Twenty years ago this week, in 1994, then-President Bill Clinton signed a crime bill. It was, in effect, a long-term experiment in various ways to fight crime.

The measure paid to put more cops on the beat, trained police and lawyers to investigate domestic violence, imposed tougher prison sentences and provided money for extra prisons.

Clinton described his motivation to pass the 1994 Violent Crime Control Act in stark terms.

“Gangs and drugs have taken over our streets and undermined our schools,” he said. “Every day, we read about somebody else who has literally gotten away with murder.”

And if Clinton and Congress reflected the punitive mindset of the American people, what they didn’t know was that soaring murder rates and violent crime had already begun what would become a long downward turn, according to criminologists and policymakers.

Nicholas Turner is president of the Vera Institute, a nonprofit that researches crime policy. Turner took a minute this week to consider the tough-on-crime rhetoric of the 1990s.

“Criminal justice policy was very much driven by public sentiment and a political instinct to appeal to the more negative punitive elements of public sentiment rather than to be driven by the facts,” he said.

And that public sentiment called for filling up the nation’s prisons, a key part of the 1994 crime bill.

These days, Jeremy Travis is president of the John Jay College of Criminal Justice. But 20 years ago, he attended the signing ceremony for the crime bill — and joined the Clinton Justice Department.

“Here’s the federal government coming in and saying we’ll give you money if you punish people more severely, and 28 states and the District of Columbia followed the money and enacted stricter sentencing laws for violent offenses,” Travis says.

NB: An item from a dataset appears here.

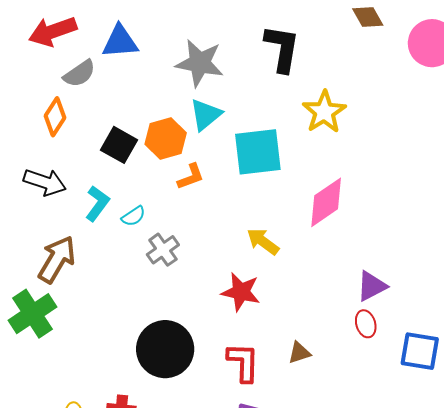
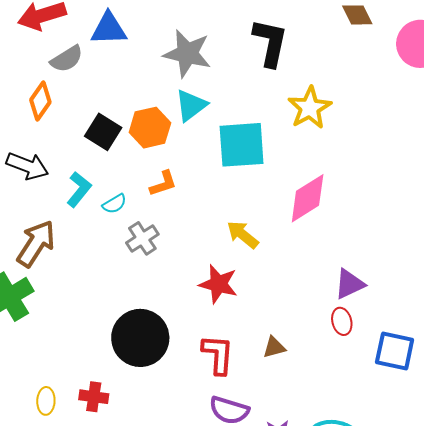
orange L-shape: (191, 177) -> (163, 184), moved

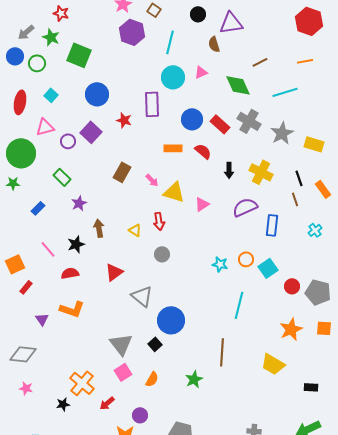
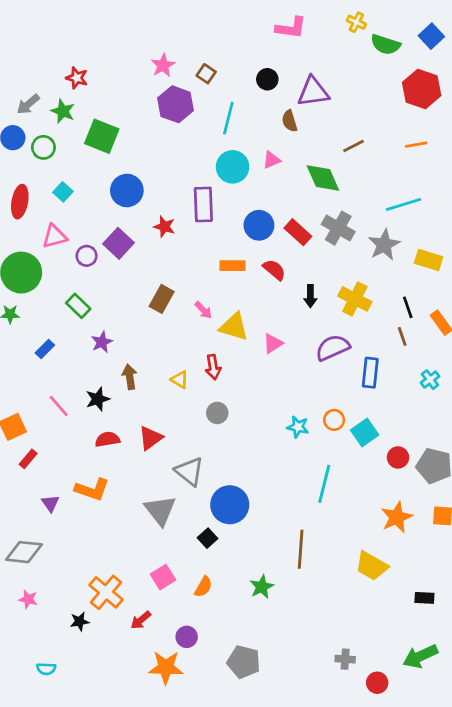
cyan line: (285, 92) -> (404, 204), moved
red semicircle: (70, 273) -> (107, 439), moved
gray triangle: (121, 344) -> (160, 510), moved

But as Travis now knows all too well, there’s a problem with that idea. Researchers including a National Academy of Sciences panel he led have since found only a modest relationship between incarceration and lower crime rates.

“We now know with the fullness of time that we made some terrible mistakes,” Travis said. “And those mistakes were to ramp up the use of prison. And that big mistake is the one that we now, 20 years later, come to grips with. We have to look in the mirror and say, ‘look what we have done.'”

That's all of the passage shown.